**What the task requires:** Wherever pictures appear in the listing below, leave them out, and copy exactly, and only, everything from the line with "[Actu] Tutoriel" down to the line with "Das grenzüberschreitende und".

Supplied records section start

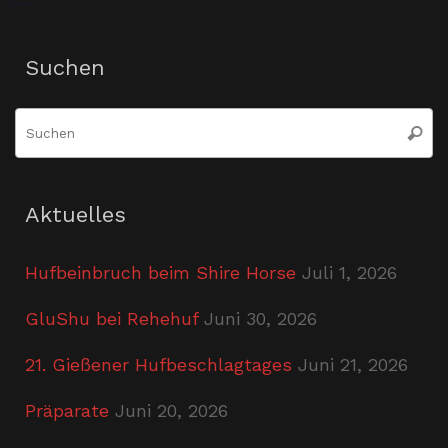
Suchen
S
Suche
n
Aktuelles
Hufbeinbruch beim Shire Horse
Juli 1, 2026
GluShu bei Rehehuf
Juni 30, 2026
21. Gießener Hufbeschlagtages
Juni 21, 2026
Präparate
Juni 20, 2026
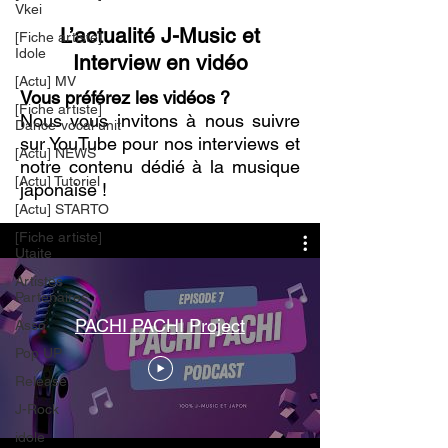
Vkei
L’actualité J-Music et
[Fiche artiste]
Idole
Interview en vidéo
[Actu] MV
Vous préférez les vidéos ?
[Fiche artiste]
Nous vous invitons à nous suivre
Dance-vocal unit
sur YouTube pour nos interviews et
[Actu] NEWS
notre contenu dédié à la musique
[Actu] Tutoriel
japonaise !
[Actu] STARTO
[Fiche artiste]
Utaite
Artistes
Partenaires
PACHI PACHI Project
Asso
Pop UP
Release
J-Rock
idole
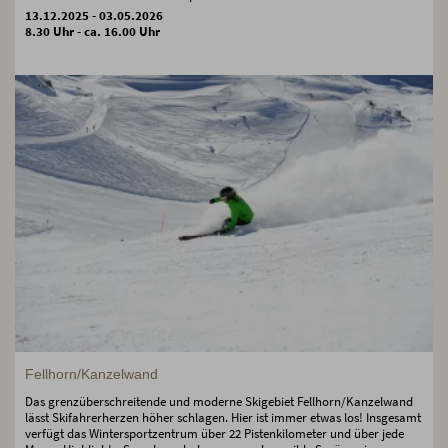
13.12.2025 - 03.05.2026
8.30 Uhr - ca. 16.00 Uhr
Fellhorn/Kanzelwand
Das grenzüberschreitende und moderne Skigebiet Fellhorn/Kanzelwand
lässt Skifahrerherzen höher schlagen. Hier ist immer etwas los! Insgesamt
verfügt das Wintersportzentrum über 22 Pistenkilometer und über jede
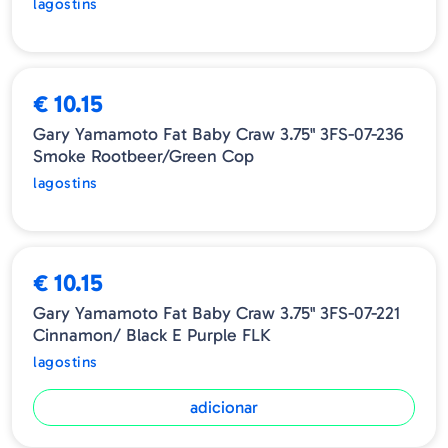
lagostins
ESGOTADO
€ 10.15
Gary Yamamoto Fat Baby Craw 3.75" 3FS-07-236
Smoke Rootbeer/Green Cop
lagostins
€ 10.15
Gary Yamamoto Fat Baby Craw 3.75" 3FS-07-221
Cinnamon/ Black E Purple FLK
lagostins
adicionar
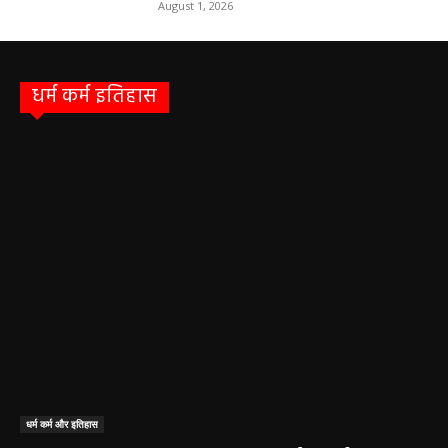
August 1, 2026
धर्म कर्म इतिहास
धर्म कर्म और इतिहास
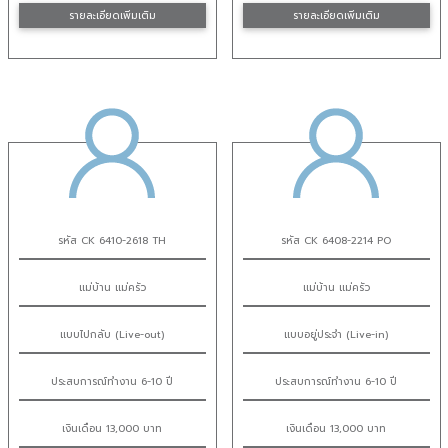
รายละเอียดเพิ่มเติม
รายละเอียดเพิ่มเติม
รหัส CK 6410-2618 TH
รหัส CK 6408-2214 PO
แม่บ้าน แม่ครัว
แม่บ้าน แม่ครัว
แบบไปกลับ (Live-out)
แบบอยู่ประจำ (Live-in)
ประสบการณ์ทำงาน 6-10 ปี
ประสบการณ์ทำงาน 6-10 ปี
เงินเดือน 13,000 บาท
เงินเดือน 13,000 บาท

Supplied records section end

**Task answer:**
[Actu] Tutoriel
japonaise !
[Actu] STARTO
[Fiche artiste]
Utaite
Artistes
Partenaires
PACHI PACHI Project
Asso
Pop UP
Release
J-Rock
idole
13.12.2025 - 03.05.2026
8.30 Uhr - ca. 16.00 Uhr
Fellhorn/Kanzelwand
Das grenzüberschreitende und moderne Skigebiet Fellhorn/Kanzelwand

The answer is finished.